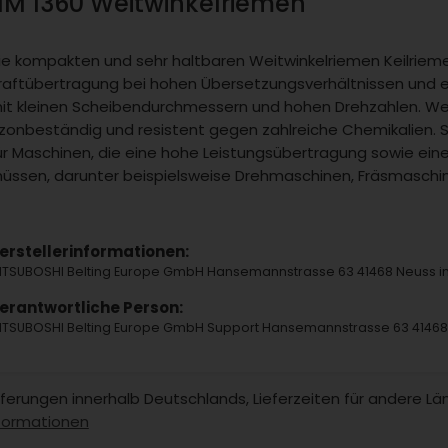
11M 1360 Weitwinkelriemen
ie kompakten und sehr haltbaren Weitwinkelriemen Keilriem
raftübertragung bei hohen Übersetzungsverhältnissen und e
it kleinen Scheibendurchmessern und hohen Drehzahlen. Weit
zonbeständig und resistent gegen zahlreiche Chemikalien. 
ür Maschinen, die eine hohe Leistungsübertragung sowie ein
üssen, darunter beispielsweise Drehmaschinen, Fräsmaschine
erstellerinformationen:
ITSUBOSHI Belting Europe GmbH Hansemannstrasse 63 41468 Neuss
erantwortliche Person:
ITSUBOSHI Belting Europe GmbH Support Hansemannstrasse 63 4146
Lieferungen innerhalb Deutschlands, Lieferzeiten für andere 
formationen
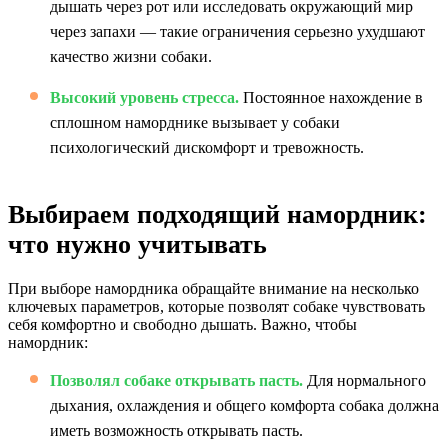
дышать через рот или исследовать окружающий мир
через запахи — такие ограничения серьезно ухудшают
качество жизни собаки.
Высокий уровень стресса.
Постоянное нахождение в
сплошном наморднике вызывает у собаки
психологический дискомфорт и тревожность.
Выбираем подходящий намордник:
что нужно учитывать
При выборе намордника обращайте внимание на несколько
ключевых параметров, которые позволят собаке чувствовать
себя комфортно и свободно дышать. Важно, чтобы
намордник:
Позволял собаке открывать пасть.
Для нормального
дыхания, охлаждения и общего комфорта собака должна
иметь возможность открывать пасть.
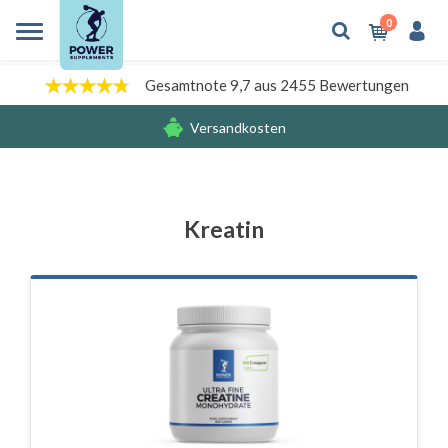
0
Gesamtnote 9,7 aus 2455 Bewertungen
Versandkosten
Gratis Produkten
Kreatin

> HOW TO COMPLETE THIS TASK:
Copy out all the records exactly as they read, and omit the pictures.

> WRITTEN REPLY:
11M 1360 Weitwinkelriemen
ie kompakten und sehr haltbaren Weitwinkelriemen Keilriem
raftübertragung bei hohen Übersetzungsverhältnissen und e
it kleinen Scheibendurchmessern und hohen Drehzahlen. Weit
zonbeständig und resistent gegen zahlreiche Chemikalien. 
ür Maschinen, die eine hohe Leistungsübertragung sowie ein
üssen, darunter beispielsweise Drehmaschinen, Fräsmaschine
erstellerinformationen:
ITSUBOSHI Belting Europe GmbH Hansemannstrasse 63 41468 Neuss
erantwortliche Person:
ITSUBOSHI Belting Europe GmbH Support Hansemannstrasse 63 4146
Lieferungen innerhalb Deutschlands, Lieferzeiten für andere 
formationen
дышать через рот или исследовать окружающий мир
через запахи — такие ограничения серьезно ухудшают
качество жизни собаки.
Высокий уровень стресса.
Постоянное нахождение в
сплошном наморднике вызывает у собаки
психологический дискомфорт и тревожность.
Выбираем подходящий намордник:
что нужно учитывать
При выборе намордника обращайте внимание на несколько
ключевых параметров, которые позволят собаке чувствовать
себя комфортно и свободно дышать. Важно, чтобы
намордник:
Позволял собаке открывать пасть.
Для нормального
дыхания, охлаждения и общего комфорта собака должна
иметь возможность открывать пасть.
0
Gesamtnote 9,7 aus 2455 Bewertungen
Versandkosten
Gratis Produkten
Kreatin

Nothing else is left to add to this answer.